I also tried to use only

我也尝试只使用

if __name__ == '__main__':
    pipeline.get_params()

It gives the same error message. Who knows how to fix this?

它给出了相同的错误消息。谁知道如何解决这个问题?

采纳答案by Xiangru Lian

I finally get the problem solved. The reason is exactly as what abarnert said.

我终于把问题解决了。原因正如阿巴纳特所说。

Firstly I tried:

首先我试过:

pipeline = LogisticRegression()

parameters = {
    'penalty': ('l1', 'l2'),
    'C': (0.01, 0.1, 1, 10)
}

and it works well.

它运作良好。

With that intuition I modified the pipeline to be:

凭着这种直觉,我将管道修改为:

pipeline = Pipeline([
    ('vect', TfidfVectorizer(stop_words='english')),
    ('clf', LogisticRegression())
])

Note that there is a ()after LogisticRegression. This time it works.

请注意,有一个()after LogisticRegression。这一次它起作用了。

回答by abarnert

This error is almost always misleading, and actuallymeans that you're calling an instance method on the class, rather than the instance (like calling dict.keys()instead of d.keys()on a dictnamed d).*

这个错误几乎总是具有误导性,实际上意味着您在类上调用实例方法,而不是实例(例如调用dict.keys()而不是d.keys()dictnamed 上d)。*

And that's exactly what's going on here. The docsimply that the best_estimator_attribute, like the estimatorparameter to the initializer, is not an estimator instance, it's an estimator type, and "A object of that type is instantiated for each grid point."

这正是这里发生的事情。文档暗示best_estimator_属性,就像estimator初始化器的参数一样,不是 estimator instance,它是 estimator type,并且“为每个网格点实例化该类型的对象。”

So, if you want to call methods, you have to construct an object of that type, for some particular grid point.

所以,如果你想调用方法,你必须为某个特定的网格点构造一个该类型的对象。

However, from a quick glance at the docs, if you're trying to get the params that were used for the particular instance of the best estimator that returned the best score, isn't that just going to be best_params_? (I apologize that this part is a bit of a guess…)

但是,快速浏览一下文档,如果您试图获取用于返回最佳分数的最佳估计器的特定实例的参数,那不就是这样best_params_吗?(我很抱歉这部分有点猜测......)



For the Pipelinecall, you definitely have an instance there. And the only documentationfor that method is a param spec which shows that it takes one optional argument, deep. But under the covers, it's probably forwarding the get_params()call to one of its attributes. And with ('clf', LogisticRegression), it looks like you're constructing it with the classLogisticRegression, rather than an instance of that class, so if that's what it ends up forwarding to, that would explain the problem.

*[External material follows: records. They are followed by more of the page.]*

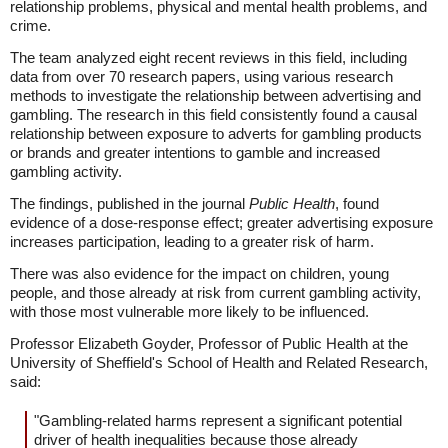
relationship problems, physical and mental health problems, and
crime.
The team analyzed eight recent reviews in this field, including
data from over 70 research papers, using various research
methods to investigate the relationship between advertising and
gambling. The research in this field consistently found a causal
relationship between exposure to adverts for gambling products
or brands and greater intentions to gamble and increased
gambling activity.
The findings, published in the journal
Public Health
, found
evidence of a dose-response effect; greater advertising exposure
increases participation, leading to a greater risk of harm.
There was also evidence for the impact on children, young
people, and those already at risk from current gambling activity,
with those most vulnerable more likely to be influenced.
Professor Elizabeth Goyder, Professor of Public Health at the
University of Sheffield's School of Health and Related Research,
said:
"Gambling-related harms represent a significant potential
driver of health inequalities because those already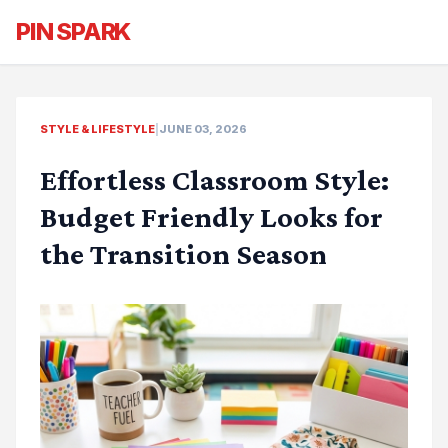
PIN SPARK
STYLE & LIFESTYLE
|
JUNE 03, 2026
Effortless Classroom Style:
Budget Friendly Looks for
the Transition Season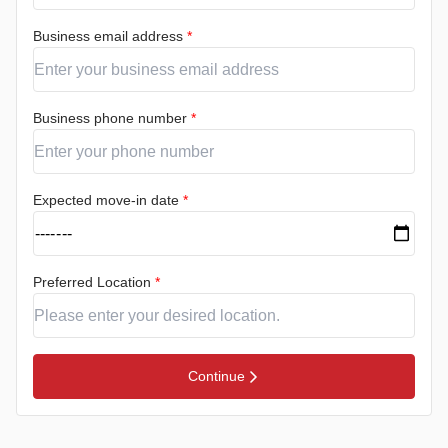
Business email address
*
Business phone number
*
Expected move-in date
*
Preferred Location
*
Continue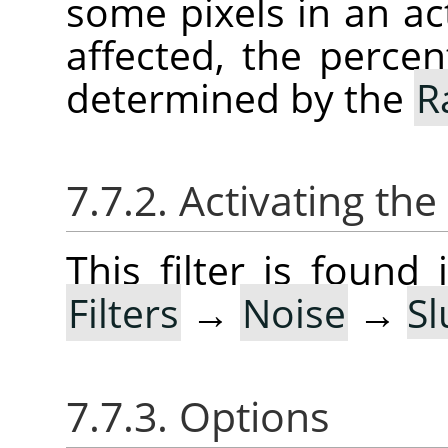
some pixels in an act
affected, the percen
determined by the
R
7.7.2. Activating the 
This filter is foun
Filters
→
Noise
→
Sl
7.7.3. Options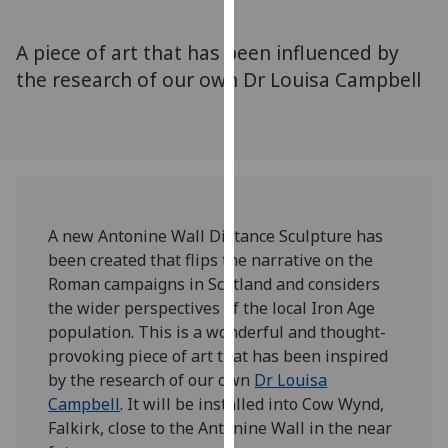
for
personalised
A piece of art that has been influenced by
advertising
the research of our own Dr Louisa Campbell
via
third
parties.
You
can
find
out
A new Antonine Wall Distance Sculpture has
more
been created that flips the narrative on the
about
Roman campaigns in Scotland and considers
cookies
the wider perspectives of the local Iron Age
and
population. This is a wonderful and thought-
how
provoking piece of art that has been inspired
we
by the research of our own
Dr Louisa
use
Campbell
. It will be installed into Cow Wynd,
them
Falkirk, close to the Antonine Wall in the near
on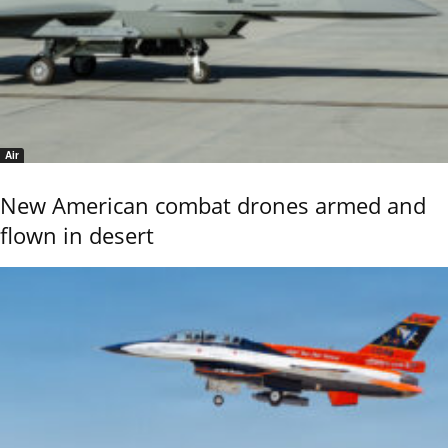
Air
New American combat drones armed and
flown in desert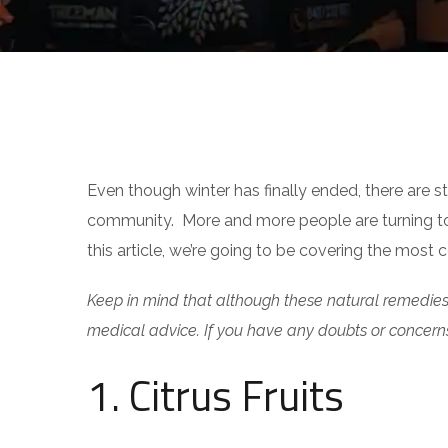
INTERESTING FACTS
Even though winter has finally ended, there are sti
community. More and more people are turning to na
this article, we’re going to be covering the most
Keep in mind that although these natural remedies 
medical advice. If you have any doubts or concern
1. Citrus Fruits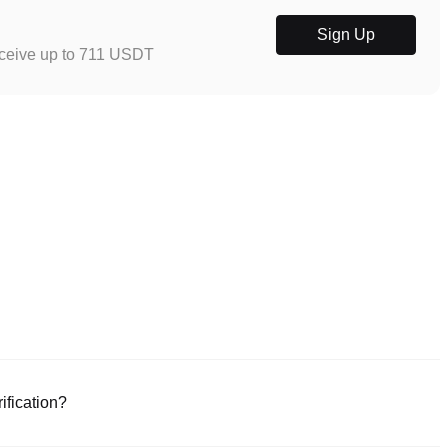
Sign Up
eceive up to 711 USDT
ification?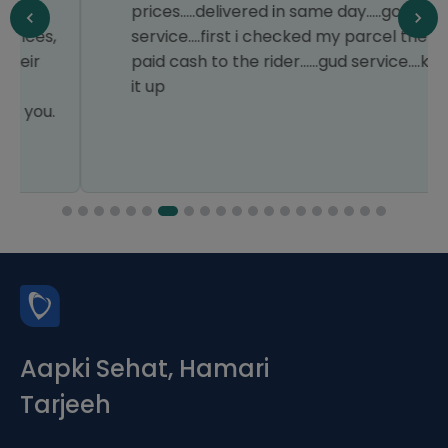
prices.....delivered in same day.....good
service....first i checked my parcel then
paid cash to the rider......gud service....keep
it up
Aapki Sehat, Hamari
Tarjeeh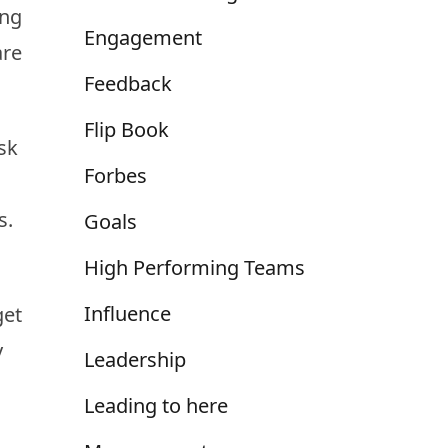
ing
Engagement
are
Feedback
Flip Book
sk
Forbes
s.
Goals
High Performing Teams
Influence
get
y
Leadership
Leading to here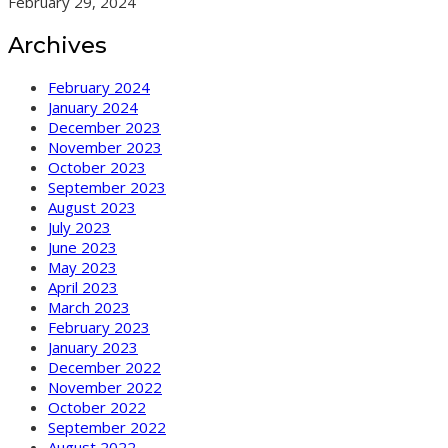
February 29, 2024
Archives
February 2024
January 2024
December 2023
November 2023
October 2023
September 2023
August 2023
July 2023
June 2023
May 2023
April 2023
March 2023
February 2023
January 2023
December 2022
November 2022
October 2022
September 2022
August 2022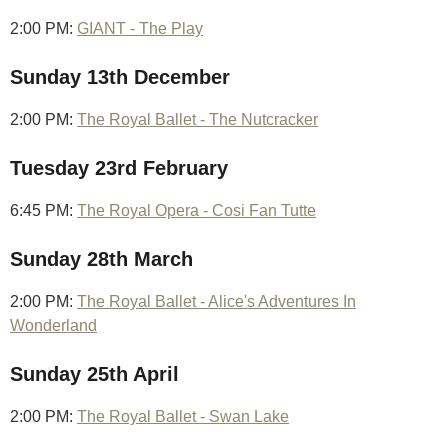
2:00 PM:
GIANT - The Play
Sunday 13th December
2:00 PM:
The Royal Ballet - The Nutcracker
Tuesday 23rd February
6:45 PM:
The Royal Opera - Cosi Fan Tutte
Sunday 28th March
2:00 PM:
The Royal Ballet - Alice's Adventures In
Wonderland
Sunday 25th April
2:00 PM:
The Royal Ballet - Swan Lake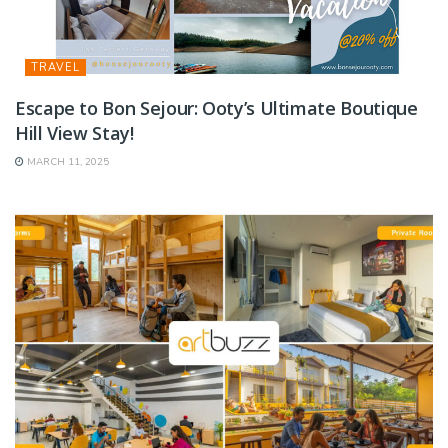
TRAVEL
Escape to Bon Sejour: Ooty’s Ultimate Boutique
Hill View Stay!
MARCH 11, 2025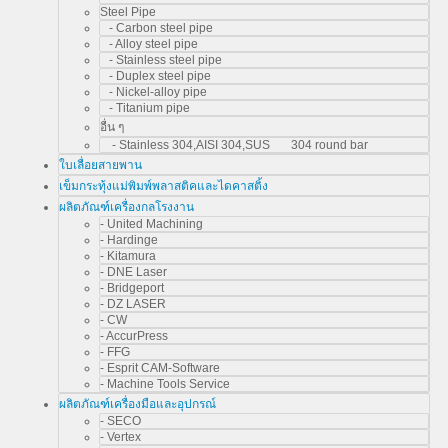
Steel Pipe
- Carbon steel pipe
- Alloy steel pipe
- Stainless steel pipe
- Duplex steel pipe
- Nickel-alloy pipe
- Titanium pipe
อื่น ๆ
- Stainless 304,AISI 304,SUS 304 round bar
ใบเลื่อยสายพาน
เข็มกระทุ้งแม่พิมพ์พลาสติคและไดคาสติ้ง
ผลิตภัณฑ์เครื่องกลโรงงาน
- United Machining
- Hardinge
- Kitamura
- DNE Laser
- Bridgeport
- DZ LASER
- CW
- AccurPress
- FFG
- Esprit CAM-Software
- Machine Tools Service
ผลิตภัณฑ์เครื่องมือและอุปกรณ์
- SECO
- Vertex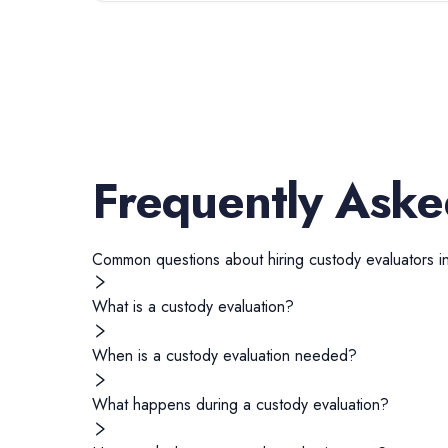
Frequently Aske
Common questions about hiring
custody evaluators
i
What is a custody evaluation?
When is a custody evaluation needed?
What happens during a custody evaluation?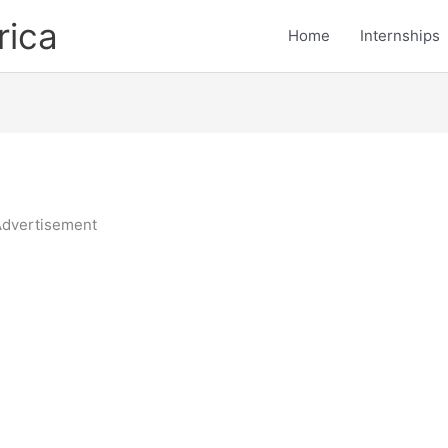
rica
Home
Internships
dvertisement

对于Pipeline呼叫,您肯定在那里有一个实例。该方法的唯一文档是 param 规范,它表明它采用一个可选参数deep. 但在幕后,它可能会将get_params()调用转发到其属性之一。和('clf', LogisticRegression),看起来你是用class构造它LogisticRegression,而不是那个类的实例,所以如果这就是它最终转发到的,那就可以解释问题了。



* The reason the error says "missing 1 required positional argument: 'self'" instead of "must be called on an instance" or something is that in Python, d.keys()is effectively turned into dict.keys(d), and it's perfectly legal (and sometimes useful) to call it that way explicitly, so Python can't really tell you that dict.keys()is illegal, just that it's missing the selfargument.

* 错误的原因是“缺少 1 个必需的位置参数:‘self’”而不是“必须在实例上调用”或其他原因,在 Python 中,d.keys()实际上变成了dict.keys(d),并且调用它是完全合法的(有时是有用的)明确地那样做,所以 Python 不能真正告诉你这dict.keys()是非法的,只是它缺少self参数。